Stored data entries:
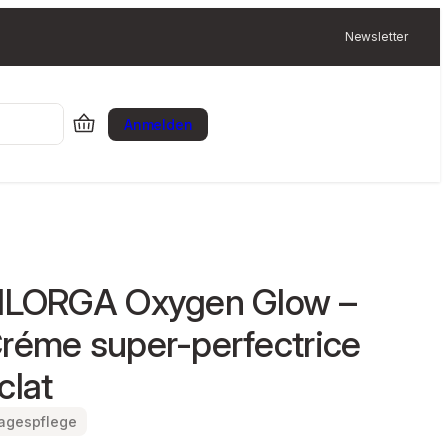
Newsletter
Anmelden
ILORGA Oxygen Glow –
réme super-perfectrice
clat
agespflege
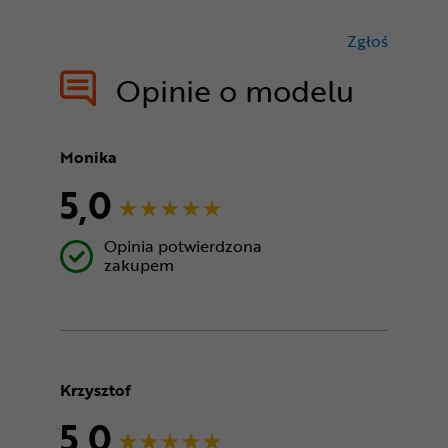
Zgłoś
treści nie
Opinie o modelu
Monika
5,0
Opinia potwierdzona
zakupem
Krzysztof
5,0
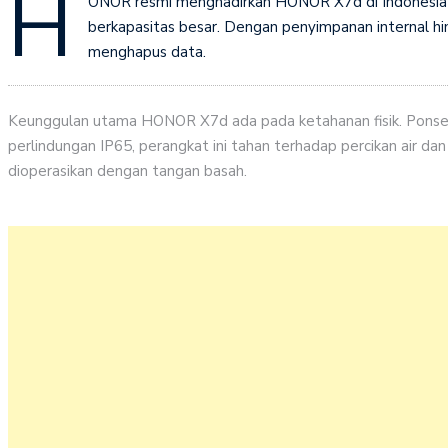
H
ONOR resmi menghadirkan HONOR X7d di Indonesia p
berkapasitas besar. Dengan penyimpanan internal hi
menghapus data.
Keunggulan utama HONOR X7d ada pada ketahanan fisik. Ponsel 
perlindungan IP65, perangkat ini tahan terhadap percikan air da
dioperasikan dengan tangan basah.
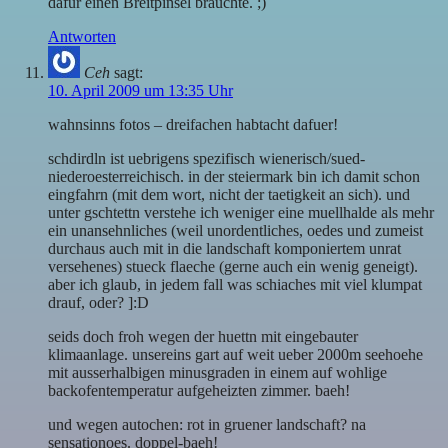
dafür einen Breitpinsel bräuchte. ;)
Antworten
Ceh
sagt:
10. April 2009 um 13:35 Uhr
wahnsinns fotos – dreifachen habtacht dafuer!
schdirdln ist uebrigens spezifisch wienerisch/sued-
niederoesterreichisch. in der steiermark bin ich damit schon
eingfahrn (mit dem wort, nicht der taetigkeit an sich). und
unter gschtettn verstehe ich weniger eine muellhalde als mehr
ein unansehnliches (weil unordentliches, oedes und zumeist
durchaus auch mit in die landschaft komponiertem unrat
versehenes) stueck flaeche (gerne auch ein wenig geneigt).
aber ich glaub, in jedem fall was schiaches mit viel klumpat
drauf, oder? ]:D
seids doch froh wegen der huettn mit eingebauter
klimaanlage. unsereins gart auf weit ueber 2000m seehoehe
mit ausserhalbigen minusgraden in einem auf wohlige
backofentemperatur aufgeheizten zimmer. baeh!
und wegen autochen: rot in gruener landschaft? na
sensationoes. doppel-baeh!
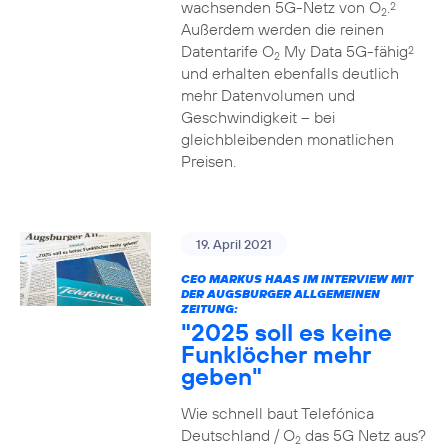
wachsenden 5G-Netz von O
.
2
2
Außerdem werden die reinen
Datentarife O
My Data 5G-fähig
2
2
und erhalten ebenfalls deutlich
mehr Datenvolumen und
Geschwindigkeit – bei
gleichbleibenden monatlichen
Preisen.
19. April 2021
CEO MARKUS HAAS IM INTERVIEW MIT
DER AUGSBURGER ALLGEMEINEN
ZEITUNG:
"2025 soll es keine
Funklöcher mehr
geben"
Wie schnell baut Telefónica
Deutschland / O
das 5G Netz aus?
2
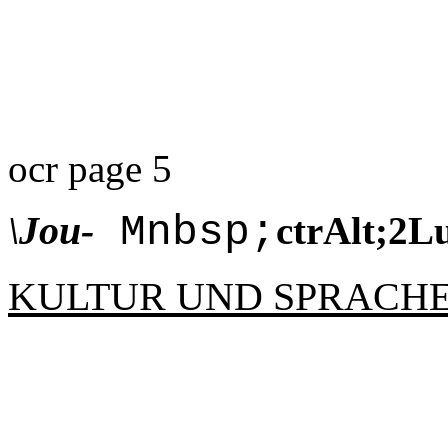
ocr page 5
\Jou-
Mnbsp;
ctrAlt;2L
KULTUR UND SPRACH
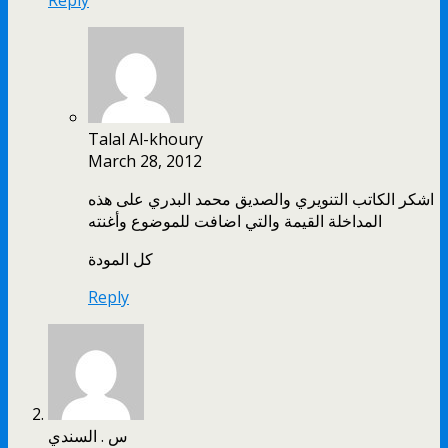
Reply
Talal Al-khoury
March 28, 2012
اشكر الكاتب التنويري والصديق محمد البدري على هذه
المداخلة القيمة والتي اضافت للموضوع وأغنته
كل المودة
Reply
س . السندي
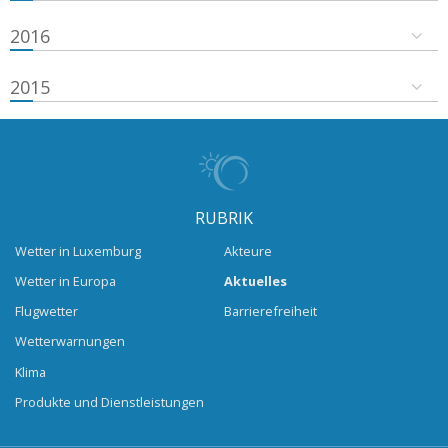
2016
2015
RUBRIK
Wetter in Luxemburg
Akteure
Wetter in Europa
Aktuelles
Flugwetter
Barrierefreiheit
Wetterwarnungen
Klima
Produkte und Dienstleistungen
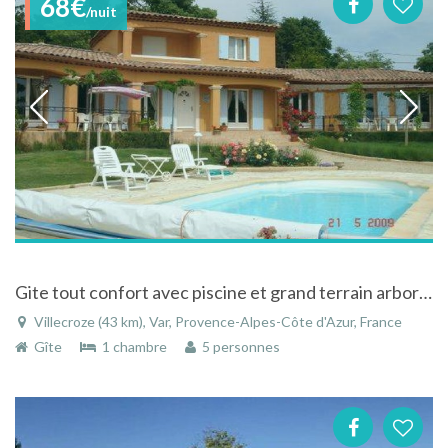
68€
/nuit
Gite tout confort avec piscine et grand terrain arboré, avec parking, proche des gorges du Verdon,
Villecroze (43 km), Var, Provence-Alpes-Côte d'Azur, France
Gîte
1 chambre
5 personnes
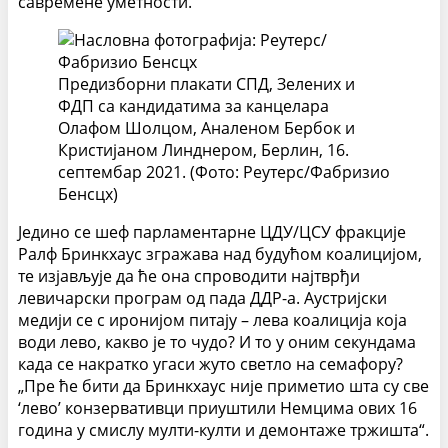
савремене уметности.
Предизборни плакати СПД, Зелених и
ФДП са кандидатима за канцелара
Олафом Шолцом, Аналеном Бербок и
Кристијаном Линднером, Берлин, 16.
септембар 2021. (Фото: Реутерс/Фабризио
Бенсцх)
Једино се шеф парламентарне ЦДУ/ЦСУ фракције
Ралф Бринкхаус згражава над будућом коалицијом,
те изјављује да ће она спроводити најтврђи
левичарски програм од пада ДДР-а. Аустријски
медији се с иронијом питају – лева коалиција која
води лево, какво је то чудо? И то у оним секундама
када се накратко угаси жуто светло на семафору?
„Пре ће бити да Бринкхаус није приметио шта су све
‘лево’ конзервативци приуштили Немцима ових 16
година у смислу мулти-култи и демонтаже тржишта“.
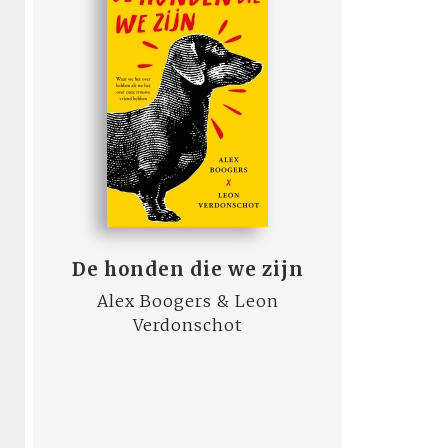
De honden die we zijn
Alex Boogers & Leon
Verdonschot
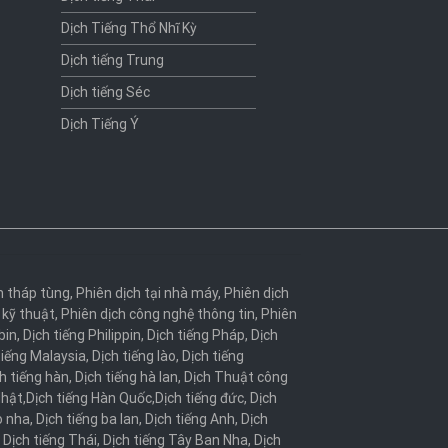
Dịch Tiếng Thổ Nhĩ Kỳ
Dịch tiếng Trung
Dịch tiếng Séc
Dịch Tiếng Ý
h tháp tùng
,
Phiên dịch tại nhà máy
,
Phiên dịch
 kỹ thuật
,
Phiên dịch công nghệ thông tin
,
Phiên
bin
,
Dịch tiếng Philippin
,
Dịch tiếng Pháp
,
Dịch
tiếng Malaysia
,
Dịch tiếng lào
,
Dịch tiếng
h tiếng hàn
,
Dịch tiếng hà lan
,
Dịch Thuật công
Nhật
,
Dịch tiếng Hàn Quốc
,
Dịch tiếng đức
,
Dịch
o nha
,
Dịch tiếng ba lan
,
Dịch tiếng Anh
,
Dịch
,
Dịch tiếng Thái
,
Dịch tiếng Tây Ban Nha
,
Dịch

Work order = Nothing but a number is needed: the count of lines above that contain "baeh".

Result below = 2